I have always disliked more than one door in a bedroom, as it seems to me to afford to ghosts and burglars unnecessary facilities; and my dislike of my gaunt apartment reached its climax when I saw a door in the corner on the farther side of the fireplace from the door into the corridor. It had been papered over along with the walls, and its consequent unobtrusiveness had almost the effect of intentional concealment. I opened it, and found that it led into a moderate-sized bedroom. The moonlight which came through the uncurtained window lay in greenish-white patches on the uncarpeted floor, and showed a few pieces of furniture, shrouded in sheets and huddled in one corner. In spite of its chill bareness, an effect of recent occupancy was given to it by a chair that stood sideways in the window with an air of definiteness, and underneath and beside it I noticed a few tattered books.

I went back to my own room with an unexplainable shudder, slamming the door behind me, and proceeded to dress for dinner with all speed.

With the unfailing punctuality of a newcomer, I left my room as the gong sounded, and, hurrying down, found my uncle and Willy waiting for me in the library.

The dining-room was a large and imposing room. A moderate number of portraits of the most orthodox ancestral type hung, interspersed with mezzotints of impassioned Irish clergymen, on its panelled walls. A high old sideboard of what seemed to me an unusual shape stretched up to the ceiling on one side of the room, and the plate upon it twinkled in the blaze of the fire.

We sat down at the long table; and while Willy and his father were absorbed in overcoming the usual embarrassments offered by soup to the wearers of moustaches, I amused myself with speculations as to who was responsible for the subtle combination of yellow and magenta dahlias that adorned the table.
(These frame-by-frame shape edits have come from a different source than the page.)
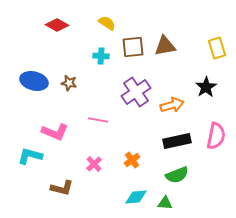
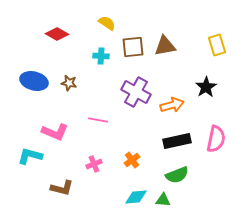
red diamond: moved 9 px down
yellow rectangle: moved 3 px up
purple cross: rotated 28 degrees counterclockwise
pink semicircle: moved 3 px down
pink cross: rotated 21 degrees clockwise
green triangle: moved 2 px left, 3 px up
I concluded that the artist must have been the old butler, Roche; and as, at the thought, I involuntarily looked towards him, I found his eyes fixed upon me with the abstracted gaze of one who is trying to trace a likeness. Our eyes met, and he shuffled away, but I felt sure that he had been searching for a resemblance to the refined, well-cut, humorous face which, from a miniature of thirty years ago, I knew must be what he remembered of my father.

“It is quite an unusual pleasure to Willy and me to see a charming young lady at our bachelor-table—eh, Willy?” said Uncle Dominick, lifting his face from his now empty soup-plate, and smiling at me.
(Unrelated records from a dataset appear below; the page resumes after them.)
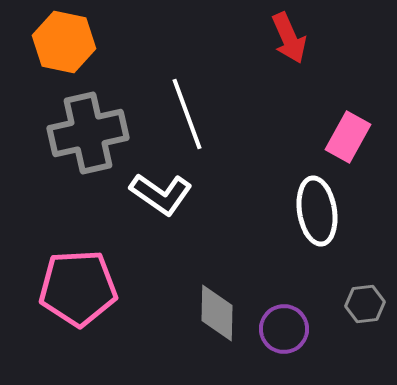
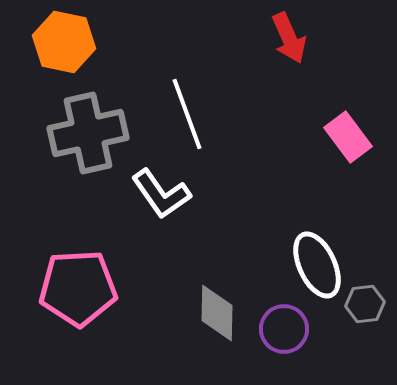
pink rectangle: rotated 66 degrees counterclockwise
white L-shape: rotated 20 degrees clockwise
white ellipse: moved 54 px down; rotated 16 degrees counterclockwise
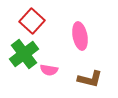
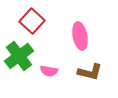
green cross: moved 5 px left, 2 px down
pink semicircle: moved 1 px down
brown L-shape: moved 7 px up
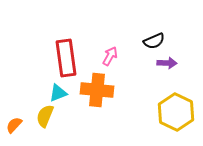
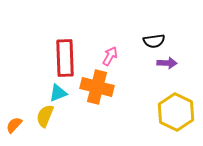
black semicircle: rotated 15 degrees clockwise
red rectangle: moved 1 px left; rotated 6 degrees clockwise
orange cross: moved 3 px up; rotated 8 degrees clockwise
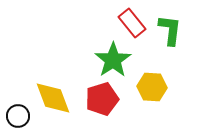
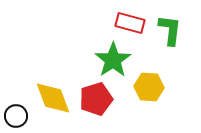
red rectangle: moved 2 px left; rotated 36 degrees counterclockwise
yellow hexagon: moved 3 px left
red pentagon: moved 6 px left
black circle: moved 2 px left
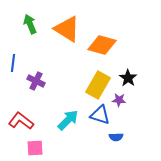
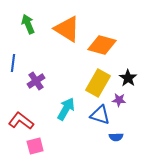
green arrow: moved 2 px left
purple cross: rotated 30 degrees clockwise
yellow rectangle: moved 2 px up
cyan arrow: moved 2 px left, 11 px up; rotated 15 degrees counterclockwise
pink square: moved 2 px up; rotated 12 degrees counterclockwise
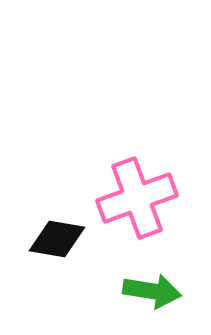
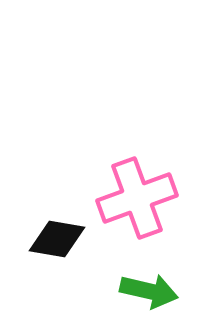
green arrow: moved 3 px left; rotated 4 degrees clockwise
Willy, whose flow of language seemed checked by his father’s presence, gave an assenting grunt.

“It is a long time since there has been a Miss Sarsfield at Durrus, and it is thirty years since she died. You will find Willy and I are sad barbarians, and we shall have to trust to you to civilize us.”

I am singularly unfitted to deal with the compliments of elderly gentlemen. On this occasion I failed as signally as usual to attain the requisite quality of playful confusion, and diverted the conversation by a question about a claret-coloured ancestor, who had been staring at me from his frame over the fireplace ever since we had sat down to dinner.

“That is my grandfather,” said my uncle. “Dick the Drinker, they called him. He neither is nor was an ornament to the family; but his wife, the beautiful Kate Coppinger, is worth looking at. In fact, my dear”—with another smile and a little bow—“directly I saw you I was reminded of a miniature which we have of her.”